Tableaux poétiques/4 Le Convoi d’Isabeau de Bavière
LE CONVOI
d’Isabeau de Bavière
Ah ! de tous les malheurs le crime est le plus grand ;
Le crime dont l’aspect t’irrite et l’importune,
A besoin de pitié plus qu’une autre infortune.
Les voiles de la nuit enveloppaient la terre,
Et, dans les arbres noirs, la lune, avec mystère,
Jetant de ses rayons l’éclat pâle et tremblant,
Éclairait un cercueil couvert d’un linceul blanc.
Des feux légers, errant sur les eaux de la Seine,
Dirigeaient un esquif vers la rive prochaine,
Et des hommes marchaient, faisant trembler le bord
De leurs pas ralentis sous le poids de la mort.
Des voix qui se mêlaient au murmure de l’onde
Semblaient nous annoncer, par un chant solennel,
Qu’une vierge de moins gémissait dans ce monde,
Et qu’un ange de plus souriait dans le ciel.
Et moi, je m’avançais pour pleurer l’innocence,
Pour voir si le trépas ressemble à l’espérance,
Si la vierge appelée au céleste séjour
Conserve dans ses traits des souvenirs d’amour.
Mais je n’aperçus point les pieuses offrandes,
Les emblèmes touchants, les voiles, les guirlandes,
Et je cherchais encor, d’un regard attristé,
Ces fleurs que la mort même accorde à la beauté.
Tout-à-coup, d’un flambeau la rapide lumière
Me montra le convoi d’Isabeau de Bavière.
En signes menaçants, sur ce front réprouvé,
L’anathème éternel semblait être gravé,
Et, d’un ange vengeur au cercueil poursuivie,
Sa mort m’épouvanta presqu’autant que sa vie.
Je ne pus soutenir ce spectacle odieux :
Ses crimes tout vivants passaient devant mes yeux.
Parjure à ses serments, femme et Reine adultère,
Dans le sein de la France appelant l’Angleterre,
Humiliant nos lys sous de honteuses lois,
Elle affligea longtemps le règne des Valois ;
Sur leur trône orageux funeste passagère,
Son peuple lui garda le nom de l’Étrangère.
Silence !… elle fut Reine, et l’on voyait encor
Briller sur son front pâle une couronne d’or.

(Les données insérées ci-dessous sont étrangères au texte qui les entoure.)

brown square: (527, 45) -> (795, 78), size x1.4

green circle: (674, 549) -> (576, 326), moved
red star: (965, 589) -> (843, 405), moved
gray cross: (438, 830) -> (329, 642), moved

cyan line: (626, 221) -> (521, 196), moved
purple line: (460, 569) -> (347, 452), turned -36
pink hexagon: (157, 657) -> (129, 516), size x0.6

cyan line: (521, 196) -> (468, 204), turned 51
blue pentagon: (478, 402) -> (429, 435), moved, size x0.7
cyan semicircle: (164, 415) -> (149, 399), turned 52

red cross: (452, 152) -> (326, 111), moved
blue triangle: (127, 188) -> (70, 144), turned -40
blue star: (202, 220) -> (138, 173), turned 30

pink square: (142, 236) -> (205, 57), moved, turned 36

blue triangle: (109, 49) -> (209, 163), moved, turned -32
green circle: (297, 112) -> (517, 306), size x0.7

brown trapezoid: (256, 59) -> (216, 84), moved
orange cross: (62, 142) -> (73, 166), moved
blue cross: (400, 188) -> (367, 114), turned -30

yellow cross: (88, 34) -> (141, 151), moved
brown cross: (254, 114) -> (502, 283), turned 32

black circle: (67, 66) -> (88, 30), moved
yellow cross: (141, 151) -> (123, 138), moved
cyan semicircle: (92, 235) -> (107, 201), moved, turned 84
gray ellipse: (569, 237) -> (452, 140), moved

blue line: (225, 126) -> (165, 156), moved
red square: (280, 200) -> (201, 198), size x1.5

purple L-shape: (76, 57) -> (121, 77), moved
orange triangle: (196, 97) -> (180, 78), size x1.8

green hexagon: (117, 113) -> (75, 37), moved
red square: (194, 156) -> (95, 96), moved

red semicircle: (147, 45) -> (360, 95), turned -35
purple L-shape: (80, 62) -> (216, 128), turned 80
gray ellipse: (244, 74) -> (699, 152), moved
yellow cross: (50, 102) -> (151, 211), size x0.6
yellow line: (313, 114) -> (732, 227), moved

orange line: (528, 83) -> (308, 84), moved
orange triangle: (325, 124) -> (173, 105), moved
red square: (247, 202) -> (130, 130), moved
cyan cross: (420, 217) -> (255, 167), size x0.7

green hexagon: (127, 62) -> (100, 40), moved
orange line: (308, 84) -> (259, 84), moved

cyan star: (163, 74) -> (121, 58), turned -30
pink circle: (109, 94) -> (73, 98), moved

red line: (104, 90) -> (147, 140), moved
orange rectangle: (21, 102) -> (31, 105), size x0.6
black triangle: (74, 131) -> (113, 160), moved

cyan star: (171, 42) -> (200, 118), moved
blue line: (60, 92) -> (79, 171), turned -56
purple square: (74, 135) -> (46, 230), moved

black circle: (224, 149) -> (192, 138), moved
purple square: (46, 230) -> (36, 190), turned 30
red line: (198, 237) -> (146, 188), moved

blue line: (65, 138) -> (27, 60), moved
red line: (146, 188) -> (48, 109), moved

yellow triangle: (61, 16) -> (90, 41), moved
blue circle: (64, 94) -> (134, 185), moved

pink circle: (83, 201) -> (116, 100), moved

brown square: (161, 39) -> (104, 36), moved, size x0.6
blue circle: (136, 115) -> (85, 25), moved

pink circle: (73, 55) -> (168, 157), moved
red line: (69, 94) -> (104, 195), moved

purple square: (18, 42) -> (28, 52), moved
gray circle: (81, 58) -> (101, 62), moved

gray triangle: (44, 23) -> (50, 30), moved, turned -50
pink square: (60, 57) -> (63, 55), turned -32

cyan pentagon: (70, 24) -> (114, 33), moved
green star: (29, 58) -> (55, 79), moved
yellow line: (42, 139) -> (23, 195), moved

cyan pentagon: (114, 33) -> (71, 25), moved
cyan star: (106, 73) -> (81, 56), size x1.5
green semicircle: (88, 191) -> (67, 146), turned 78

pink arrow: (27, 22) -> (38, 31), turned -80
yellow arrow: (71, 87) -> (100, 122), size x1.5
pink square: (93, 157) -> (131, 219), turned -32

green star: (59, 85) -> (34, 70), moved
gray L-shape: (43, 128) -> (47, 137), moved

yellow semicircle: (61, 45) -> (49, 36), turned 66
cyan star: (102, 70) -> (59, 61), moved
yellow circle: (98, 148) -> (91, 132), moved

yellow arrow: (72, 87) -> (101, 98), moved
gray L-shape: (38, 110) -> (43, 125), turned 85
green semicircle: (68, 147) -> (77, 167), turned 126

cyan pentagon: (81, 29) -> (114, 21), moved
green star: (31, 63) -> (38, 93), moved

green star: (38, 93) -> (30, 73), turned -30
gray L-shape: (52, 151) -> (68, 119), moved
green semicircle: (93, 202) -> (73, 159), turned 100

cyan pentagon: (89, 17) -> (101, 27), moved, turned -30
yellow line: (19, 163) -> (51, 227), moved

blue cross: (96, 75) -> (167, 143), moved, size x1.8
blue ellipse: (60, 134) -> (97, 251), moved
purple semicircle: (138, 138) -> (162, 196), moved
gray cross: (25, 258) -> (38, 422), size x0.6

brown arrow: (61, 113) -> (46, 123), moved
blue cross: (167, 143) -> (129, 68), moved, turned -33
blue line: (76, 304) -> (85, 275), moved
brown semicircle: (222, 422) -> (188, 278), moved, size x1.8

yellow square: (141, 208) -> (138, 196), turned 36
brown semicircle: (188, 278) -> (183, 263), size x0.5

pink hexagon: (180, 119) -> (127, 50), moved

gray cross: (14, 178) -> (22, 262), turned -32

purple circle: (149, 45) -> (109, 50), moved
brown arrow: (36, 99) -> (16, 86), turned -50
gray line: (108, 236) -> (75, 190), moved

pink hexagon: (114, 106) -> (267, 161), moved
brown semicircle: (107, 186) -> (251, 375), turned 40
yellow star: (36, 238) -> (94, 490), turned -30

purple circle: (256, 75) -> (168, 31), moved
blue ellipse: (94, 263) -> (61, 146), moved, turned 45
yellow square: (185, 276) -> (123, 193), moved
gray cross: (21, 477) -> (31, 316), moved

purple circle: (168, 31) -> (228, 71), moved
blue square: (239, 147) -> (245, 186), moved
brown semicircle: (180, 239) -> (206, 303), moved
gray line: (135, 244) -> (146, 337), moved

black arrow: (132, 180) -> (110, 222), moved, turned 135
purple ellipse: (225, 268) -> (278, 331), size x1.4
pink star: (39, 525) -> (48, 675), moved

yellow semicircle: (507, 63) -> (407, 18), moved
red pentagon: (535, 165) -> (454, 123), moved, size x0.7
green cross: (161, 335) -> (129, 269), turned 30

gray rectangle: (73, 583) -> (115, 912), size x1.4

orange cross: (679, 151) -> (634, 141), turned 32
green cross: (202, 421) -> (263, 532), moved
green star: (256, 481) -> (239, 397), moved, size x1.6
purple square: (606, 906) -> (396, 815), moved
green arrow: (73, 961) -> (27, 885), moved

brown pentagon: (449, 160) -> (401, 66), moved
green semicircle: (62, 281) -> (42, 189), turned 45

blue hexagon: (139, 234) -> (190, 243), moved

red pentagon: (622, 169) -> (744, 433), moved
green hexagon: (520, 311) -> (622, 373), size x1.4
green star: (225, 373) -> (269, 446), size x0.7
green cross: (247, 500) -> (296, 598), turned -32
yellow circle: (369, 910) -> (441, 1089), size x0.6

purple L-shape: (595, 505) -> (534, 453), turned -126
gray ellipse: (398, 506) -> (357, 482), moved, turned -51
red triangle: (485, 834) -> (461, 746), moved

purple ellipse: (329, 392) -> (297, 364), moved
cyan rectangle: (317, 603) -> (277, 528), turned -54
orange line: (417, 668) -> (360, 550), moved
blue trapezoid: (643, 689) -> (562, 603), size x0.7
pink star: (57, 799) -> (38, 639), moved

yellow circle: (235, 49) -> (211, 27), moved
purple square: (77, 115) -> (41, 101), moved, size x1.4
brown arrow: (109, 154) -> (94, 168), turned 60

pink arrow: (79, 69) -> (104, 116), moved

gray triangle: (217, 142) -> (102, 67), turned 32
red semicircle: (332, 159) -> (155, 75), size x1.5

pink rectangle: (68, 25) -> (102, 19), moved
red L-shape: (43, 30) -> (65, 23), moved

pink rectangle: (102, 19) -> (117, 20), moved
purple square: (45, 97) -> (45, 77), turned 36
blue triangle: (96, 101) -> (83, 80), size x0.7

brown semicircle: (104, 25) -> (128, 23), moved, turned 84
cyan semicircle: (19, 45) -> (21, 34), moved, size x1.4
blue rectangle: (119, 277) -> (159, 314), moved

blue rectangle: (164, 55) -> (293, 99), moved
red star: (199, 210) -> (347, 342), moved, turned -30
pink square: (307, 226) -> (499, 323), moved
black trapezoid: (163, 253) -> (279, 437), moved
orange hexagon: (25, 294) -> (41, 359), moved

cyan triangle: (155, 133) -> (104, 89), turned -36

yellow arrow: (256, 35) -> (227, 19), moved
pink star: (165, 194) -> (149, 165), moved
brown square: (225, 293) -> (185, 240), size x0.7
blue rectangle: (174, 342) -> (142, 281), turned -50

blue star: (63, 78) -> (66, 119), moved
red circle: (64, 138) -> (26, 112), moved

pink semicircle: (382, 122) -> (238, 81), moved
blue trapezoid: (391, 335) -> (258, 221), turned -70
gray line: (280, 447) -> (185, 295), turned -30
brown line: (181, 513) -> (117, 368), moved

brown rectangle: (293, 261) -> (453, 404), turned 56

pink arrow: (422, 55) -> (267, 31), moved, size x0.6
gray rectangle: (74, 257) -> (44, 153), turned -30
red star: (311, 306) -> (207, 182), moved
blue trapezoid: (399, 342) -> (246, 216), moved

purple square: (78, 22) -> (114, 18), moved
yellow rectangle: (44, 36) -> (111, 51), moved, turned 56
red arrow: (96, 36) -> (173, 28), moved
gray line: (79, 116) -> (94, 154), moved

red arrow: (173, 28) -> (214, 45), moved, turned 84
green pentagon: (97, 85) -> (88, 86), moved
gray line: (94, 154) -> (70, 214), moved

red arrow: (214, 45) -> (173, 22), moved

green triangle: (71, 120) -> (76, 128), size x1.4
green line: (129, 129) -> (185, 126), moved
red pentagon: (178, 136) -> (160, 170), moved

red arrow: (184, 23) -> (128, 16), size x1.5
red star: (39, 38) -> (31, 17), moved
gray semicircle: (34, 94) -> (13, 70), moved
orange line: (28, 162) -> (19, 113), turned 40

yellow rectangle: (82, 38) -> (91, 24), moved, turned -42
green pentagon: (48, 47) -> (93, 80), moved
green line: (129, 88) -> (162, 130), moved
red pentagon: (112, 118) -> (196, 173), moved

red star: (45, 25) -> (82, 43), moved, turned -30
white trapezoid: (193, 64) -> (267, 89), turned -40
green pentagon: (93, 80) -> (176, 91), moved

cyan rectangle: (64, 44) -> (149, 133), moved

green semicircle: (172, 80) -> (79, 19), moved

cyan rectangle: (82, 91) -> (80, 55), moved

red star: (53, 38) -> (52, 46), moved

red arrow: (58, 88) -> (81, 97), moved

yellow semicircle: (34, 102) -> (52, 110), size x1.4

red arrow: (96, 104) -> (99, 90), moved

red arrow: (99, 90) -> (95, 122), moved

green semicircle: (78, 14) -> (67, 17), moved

Point de peuple à sa suite, et surtout point de larmes ;
Un simple chevalier revêtu de ses armes,
Un serviteur, comme elle à la France étranger :
Dieu seul en ce moment semblait la protéger ;
La Prière, montant sur ses ailes de flamme,
Ne désespérait pas du salut de cette âme ;
La grande croix d’argent, les grands cierges bénits,
Par des sentiers étroits marchaient vers Saint-Denis.
Et, d’un pieux respect conservant l’apparence,
Des moines tristement conduisaient son cercueil,
Pour qu’il ne fût pas dit qu’une Reine de France
Descendît au tombeau sans cortège et sans deuil.